In [72]:
import pandas as pd
import numpy as np
import matplotlib.pyplot as plt
%matplotlib inline

![udacity-banner](https://miro.medium.com/max/1400/1*XV1XQlk4lCYcm-ft5-gMtw.jpeg)
### Udacity Connect Session - Week 3
## Project

## Agenda

* Progress Report
* Project Questions.. datasets, uploading csv, import directory and how, classrooms, timeframe, etc
* Concepts Review
* Short Breaks
* Project Walkthrough
* More Questions

## Spliting or exploding columns

What Is Explode() in Python?

The explode() is a Python function used to transform or modify each member of an array or list into a row. The explode() function converts the list elements to a row while replacing the index values and returning the DataFrame exploded lists.

```df.explode(col, ignore_ind)```

In [75]:
# Example 1 - spliting or exploding columns

df = pd.DataFrame({
   'EmployeeId': ['001', '002', '003', '004', '005'],
   'City': ['Mumbai|Bangalore', 'Pune|Mumbai|Delhi', 'Mumbai|Bangalore', 'Mumbai|Pune', 'Bangalore'] 
})
df

Unnamed: 0,EmployeeId,City
0,1,Mumbai|Bangalore
1,2,Pune|Mumbai|Delhi
2,3,Mumbai|Bangalore
3,4,Mumbai|Pune
4,5,Bangalore


In [77]:
new_df = pd.DataFrame(df.City.str.split('|').tolist(), index=df.EmployeeId)
new_df

Unnamed: 0_level_0,0,1,2
EmployeeId,Unnamed: 1_level_1,Unnamed: 2_level_1,Unnamed: 3_level_1
1,Mumbai,Bangalore,
2,Pune,Mumbai,Delhi
3,Mumbai,Bangalore,
4,Mumbai,Pune,
5,Bangalore,,


In [50]:
new_df = new_df.reset_index([0, 'EmployeeId'])
new_df

Unnamed: 0,EmployeeId,0
0,1,Mumbai
1,1,Bangalore
2,2,Pune
3,2,Mumbai
4,2,Delhi
5,3,Mumbai
6,3,Bangalore
7,4,Mumbai
8,4,Pune
9,5,Bangalore


In [None]:
# Example 2 - explode

In [28]:
data = {
  "Brand": ["Ford", "Ford", "Ford"],
  "Model": ["Sierra", "F-150", "Mustang"],
  "Typ" : ["2.0 GL", "Raptor", ["Mach-E", "Mach-1"]]
}
df = pd.DataFrame(data)
df

Unnamed: 0,Brand,Model,Typ
0,Ford,Sierra,2.0 GL
1,Ford,F-150,Raptor
2,Ford,Mustang,"[Mach-E, Mach-1]"


In [31]:
newdf = df.explode('Typ')
newdf

Unnamed: 0,Brand,Model,Typ
0,Ford,Sierra,2.0 GL
1,Ford,F-150,Raptor
2,Ford,Mustang,Mach-E
2,Ford,Mustang,Mach-1


Pandas – Split Column by Delimiter

Pandas dataframes are great for manipulating data. It might happen that you have a column containing delimited string values, for example, “A, B, C” and you want the values to be present in separate columns. In this tutorial, we will look at how to split a text column in a pandas dataframe into multiple columns by delimiter.

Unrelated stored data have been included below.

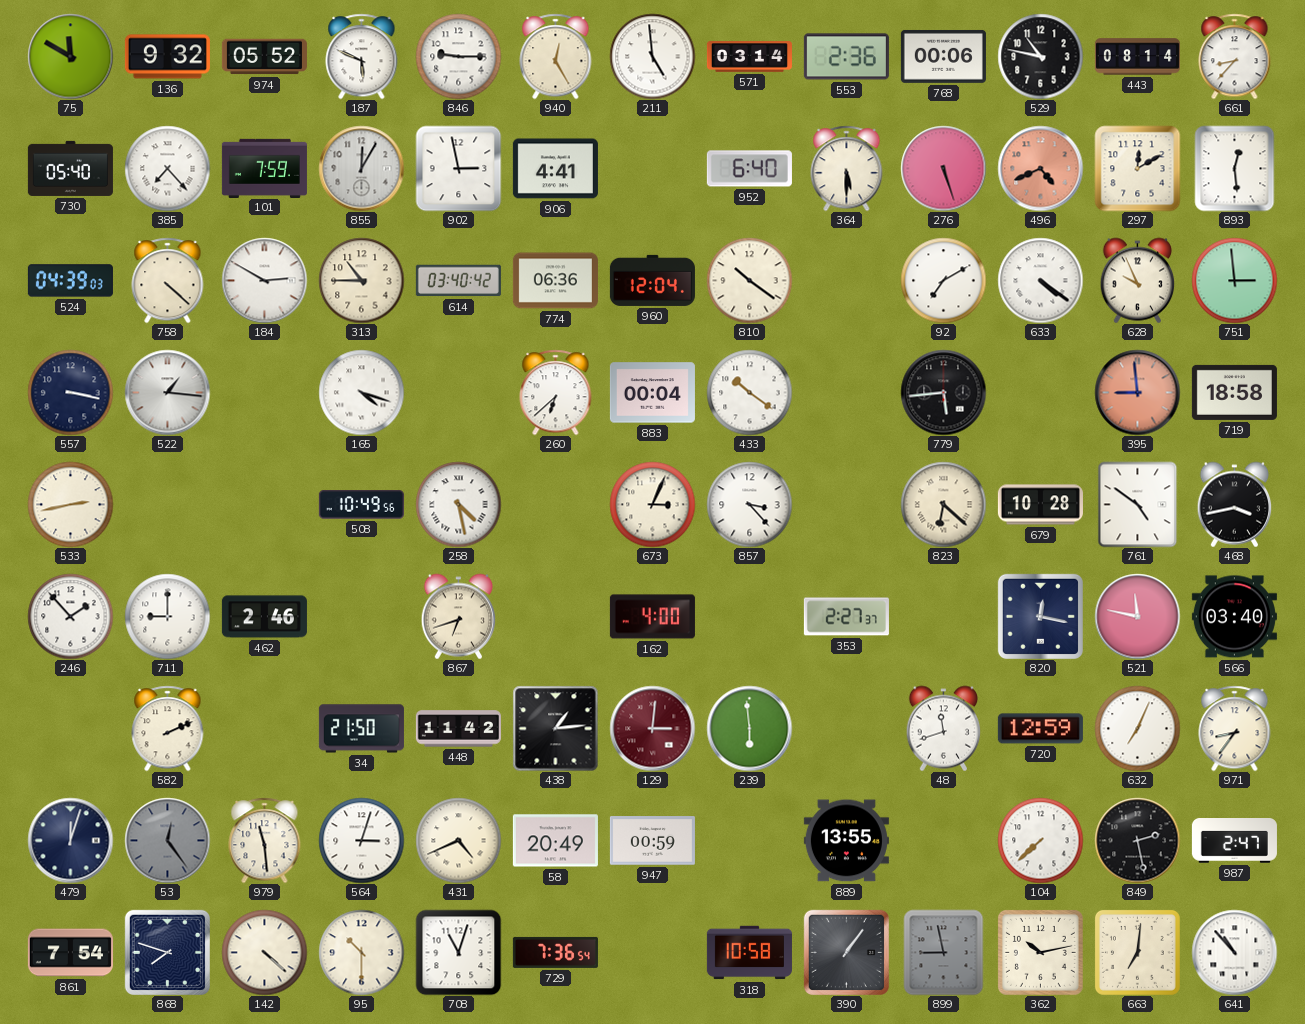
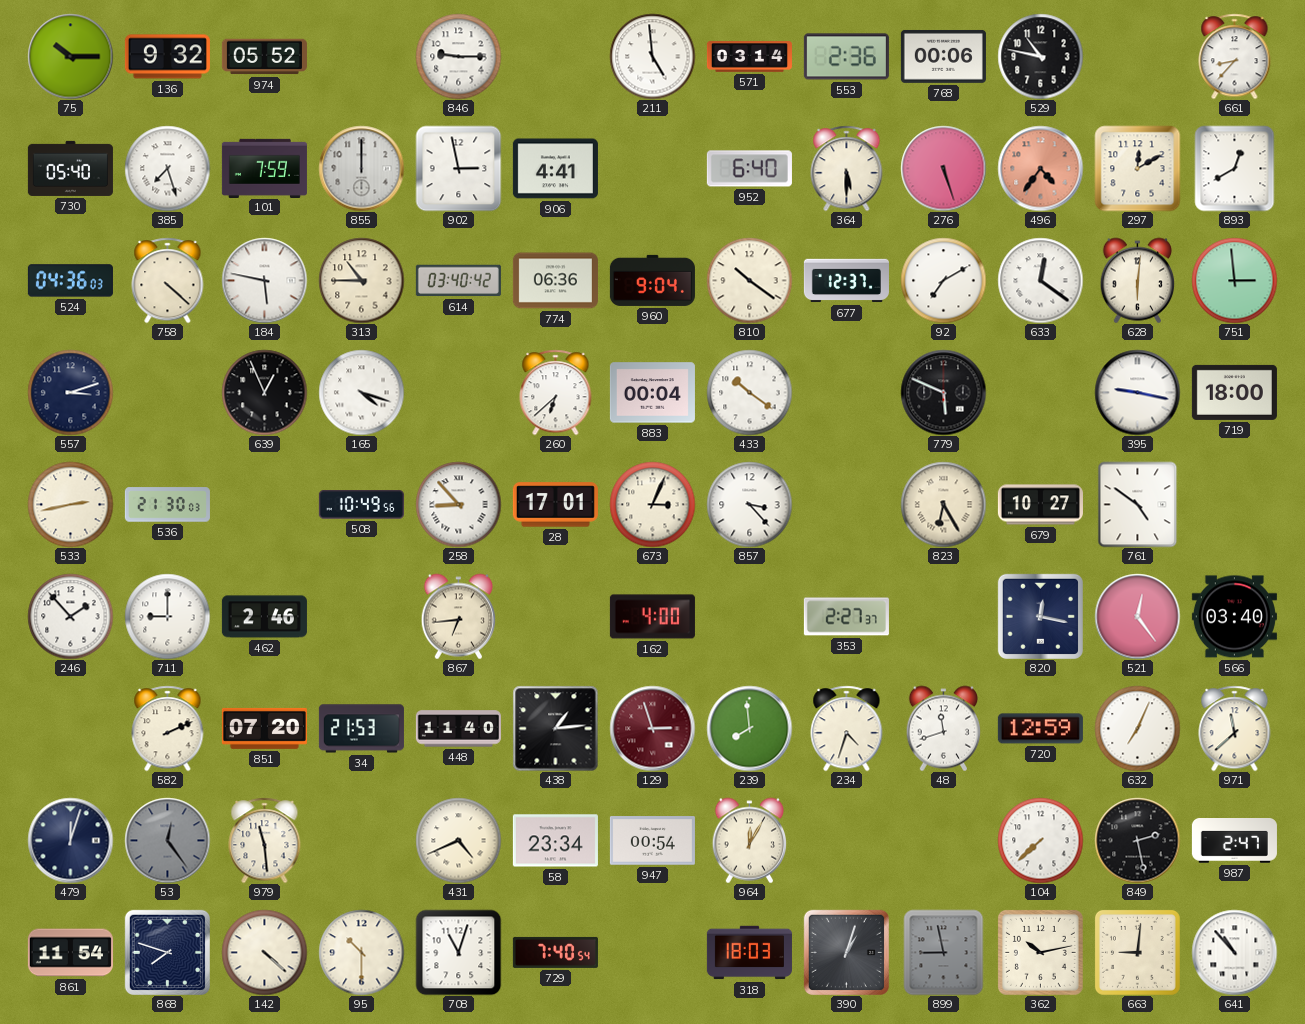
75: 11:50 -> 10:15
187: 5:49 -> none
940: 12:25 -> none
443: 08:14 -> none
385: 7:23 -> 7:27
855: 12:05 -> 12:00
496: 4:41 -> 4:36
893: 12:29 -> 12:40
524: 04:39 -> 04:36
184: 2:50 -> 5:47
960: 12:04 -> 9:04
677: none -> 12:37
633: 4:21 -> 12:21
628: 9:56 -> 6:01
557: 3:17 -> 3:12
522: 1:16 -> none
639: none -> 12:56
779: 5:44 -> 5:49
395: 8:59 -> 9:17
395 dial: salmon -> white
719: 18:58 -> 18:00
536: none -> 21:30
258: 4:28 -> 8:53
28: none -> 17:01
823: 6:22 -> 6:25
679: 10:28 -> 10:27
468: 3:43 -> none
867: 6:42 -> 6:44
521: 11:47 -> 12:24
851: none -> 07:20
34: 21:50 -> 21:53
448: 11:42 -> 11:40
129: 3:01 -> 2:57
239: 5:59 -> 7:59
234: none -> 4:33
971: 8:36 -> 11:38
564: 3:03 -> none
58: 20:49 -> 23:34
947: 00:59 -> 00:54
964: none -> 12:05
889: 13:55 -> none
861: 7:54 -> 11:54
729: 7:36 -> 7:40
318: 10:58 -> 18:03
390: 1:06 -> 1:03
663: 7:01 -> 9:01
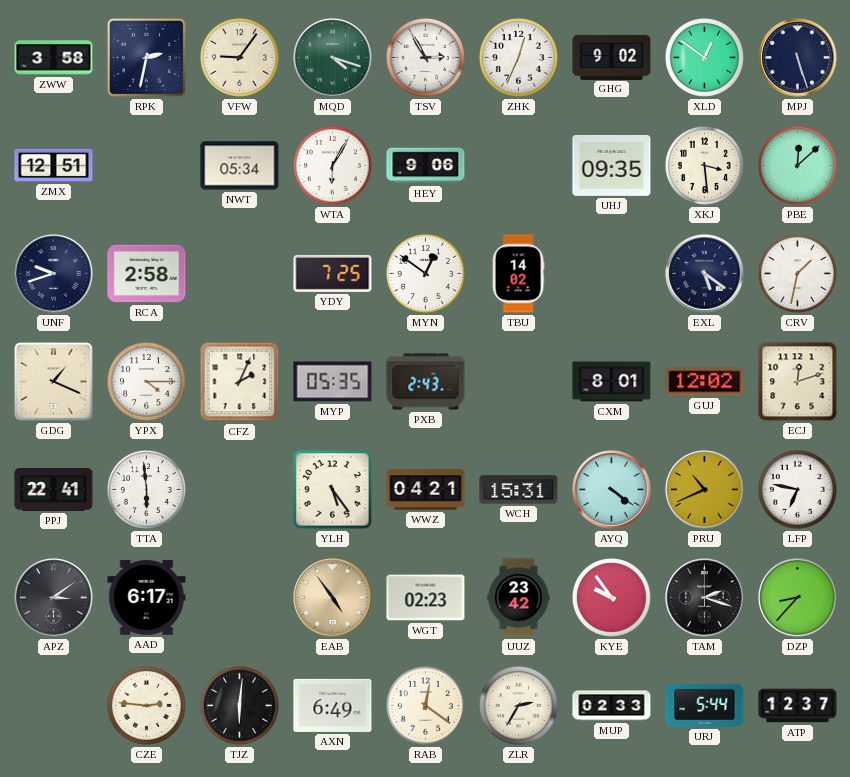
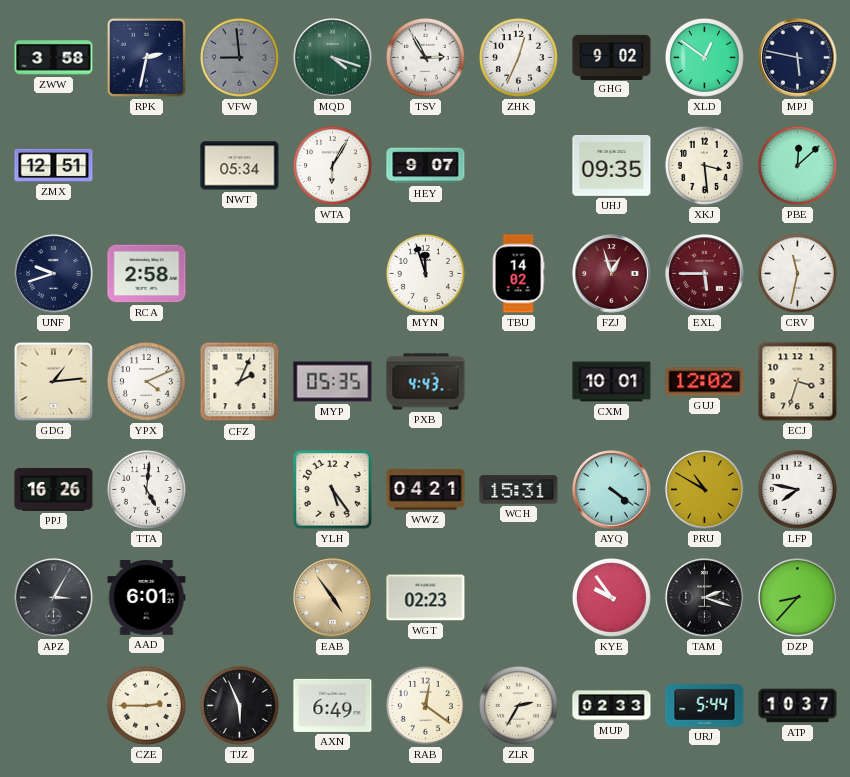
VFW: 9:06 -> 8:59
VFW dial: cream -> grey
MPJ: 5:27 -> 5:47
HEY: 9:06 -> 9:07
YDY: 7:25 -> none
MYN: 12:51 -> 11:57
FZJ: none -> 12:57
EXL: 5:21 -> 5:45
EXL dial: navy -> burgundy
CRV: 1:32 -> 11:32
GDG: 1:19 -> 1:14
YPX: 4:15 -> 4:11
PXB: 2:43 -> 4:43
CXM: 8:01 -> 10:01
ECJ: 12:12 -> 3:33
PPJ: 22:41 -> 16:26
TTA: 5:59 -> 5:01
PRU: 10:41 -> 10:50
LFP: 6:47 -> 7:47
APZ: 3:09 -> 3:05
AAD: 6:17 -> 6:01
UUZ: 23:42 -> none
CZE: 2:46 -> 2:45
TJZ: 6:01 -> 5:56
ATP: 12:37 -> 10:37
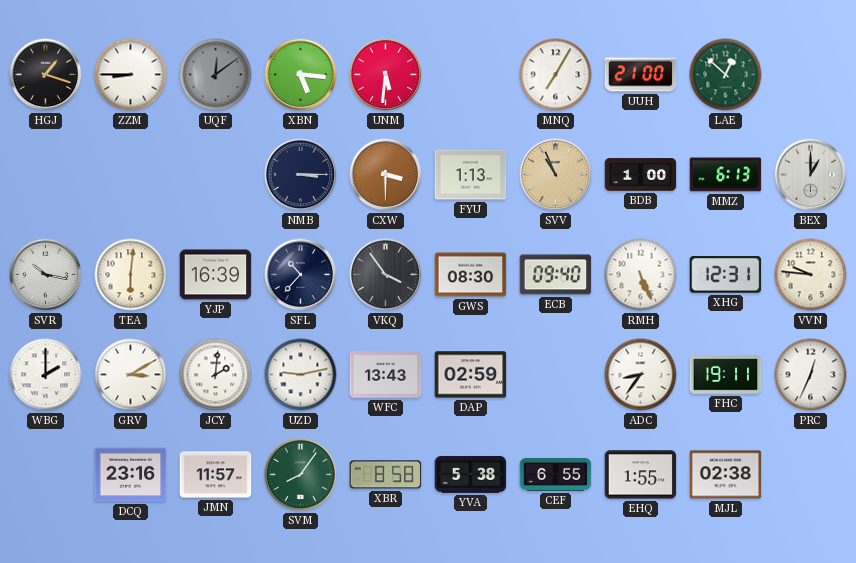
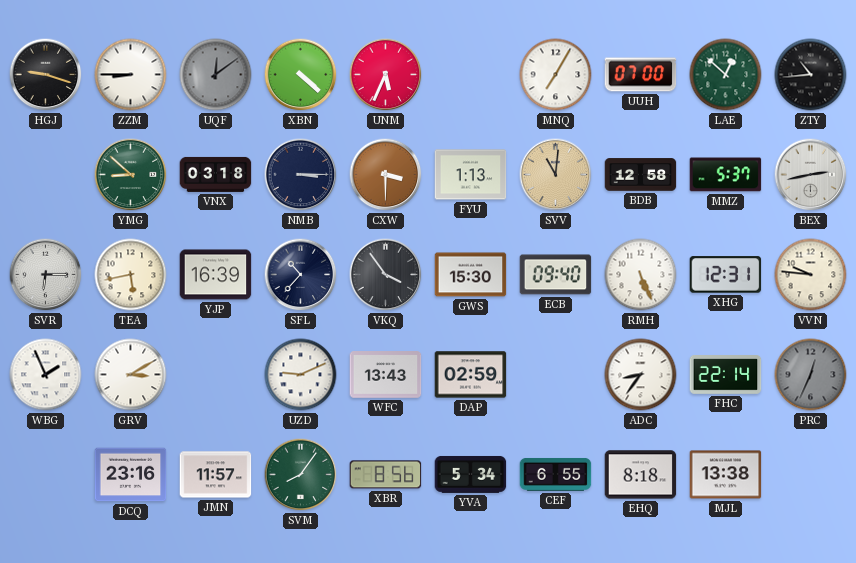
HGJ: 1:18 -> 9:18
XBN: 5:16 -> 4:22
UNM: 5:31 -> 5:34
UUH: 21:00 -> 07:00
ZTY: none -> 10:44
YMG: none -> 8:52
VNX: none -> 03:18
SVV: 10:56 -> 11:01
BDB: 1:00 -> 12:58
MMZ: 6:13 -> 5:37
BEX: 1:00 -> 2:43
SVR: 10:17 -> 6:15
TEA: 6:01 -> 5:43
GWS: 08:30 -> 15:30
WBG: 2:00 -> 1:56
JCY: 2:01 -> none
UZD: 9:13 -> 9:11
FHC: 19:11 -> 22:14
PRC dial: white -> grey
XBR: 8:58 -> 8:56
YVA: 5:38 -> 5:34
EHQ: 1:55 -> 8:18
MJL: 02:38 -> 13:38
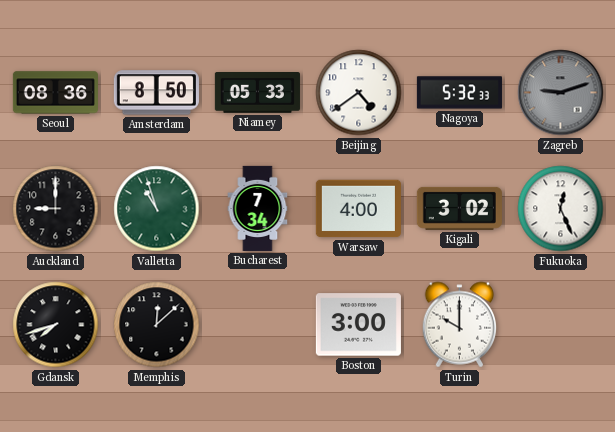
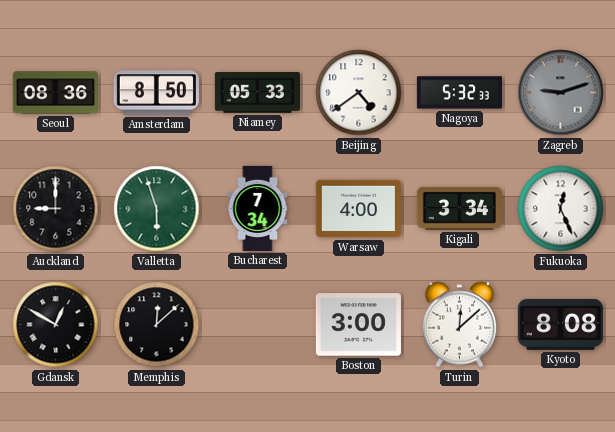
Valletta: 10:57 -> 5:57
Kigali: 3:02 -> 3:34
Gdansk: 7:42 -> 12:50
Turin: 10:00 -> 12:08
Kyoto: none -> 8:08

![split image](https://datascienceparichay.com/wp-content/uploads/2021/09/split-pandas-column-into-multiple-columns-on-delimiter-768x444.png.webp)

In [None]:
# df is a pandas dataframe
# default parameters pandas Series.str.split() function
df['Col'].str.split(pat, n=-1, expand=False)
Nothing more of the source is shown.